Chapter Fourteen.
An Overhaul.
“Magtig!” exclaimed Revell, “I swear I smell something roasting.”
“S-s-s-h!” warned Brian, crouching low on his horse’s neck. “Dismount, every one.”
A few hundred yards beneath we now saw a kraal. It lay in a deep natural basin, walled in with rugged rocks and thick bush; but so shut in was it on all sides that this seemed the only way in or out. A curl of smoke rose into the still evening air, and the sound of several deep voices in conversation was plainly audible; and with it, the strong smell of roasting meat confirmed us in the certainty that we had at length reached the object of our quest; for Kafirs very rarely kill their own cattle, and this circumstance combined with the freshness of the spoor, left no further doubt in our minds.
And now, before we could formulate a plan, we heard a sound of trampling, and a number of oxen emerged from the thick bush beyond the kraal, urged forward by a single Kafir, who was driving them down to the gate of the thorn enclosure. There was no mistaking the large fine animals, white, but speckled all over with bluish black. It was Septimus Matterson’s fine span.
“Wait—wait—wait!” whispered Brian, his voice in a tremble with excitement. “Let the devils bring them in—they are driving them right into our hands—and when I give the word, up and at them. We must charge right bang into them if there are five or five hundred. Down—keep down, Trask; they’ll see your hat, man.”
With straining eyes we watched the savages—for three or four more had joined the single driver—as they urged the stolen beasts down to the gate and stood on each side to pass them in. The animals having been driven fast and far that day, were disposed to give no trouble, but entered the enclosure quietly, one with another.
“Fifteen! They’ve killed one—and, by Jove! they are going to kill another,” whispered Brian, as the Kafirs, shutting the kraal gate behind them, advanced towards one of the largest oxen with reims in their hands. “Now, are you all ready. We’ll capture the fellows inside. Don’t shout or anything but—up and at them!”

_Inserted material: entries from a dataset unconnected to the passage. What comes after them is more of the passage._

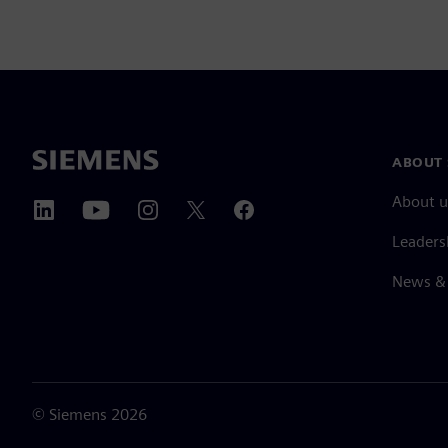
ABOUT 
About u
Leaders
News & 
©
Siemens
2026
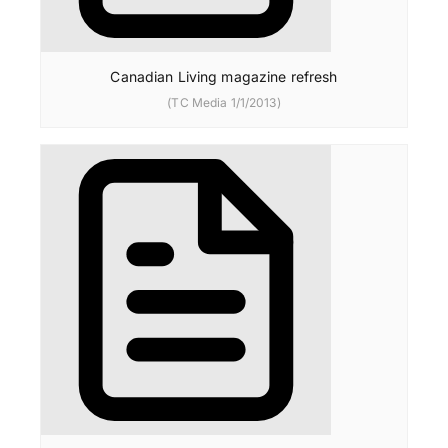
Canadian Living magazine refresh
(TC Media 1/1/2013)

With a headlong rush we charged down upon the kraal, but the Kafirs had seen us. A loud warning cry, and several lithe dark forms bounded like cats over the fence, and half-running, half-creeping, made for the bush as fast as ever they could pelt, while three more who were seated round a fire, each with a beef bone in his fist, gnawing the meat off, flung it down among a heap of other relics of the feast, and started up to fly. Evidently they were unaware of the smallness of our force, or perhaps took us for a posse of Mounted Police.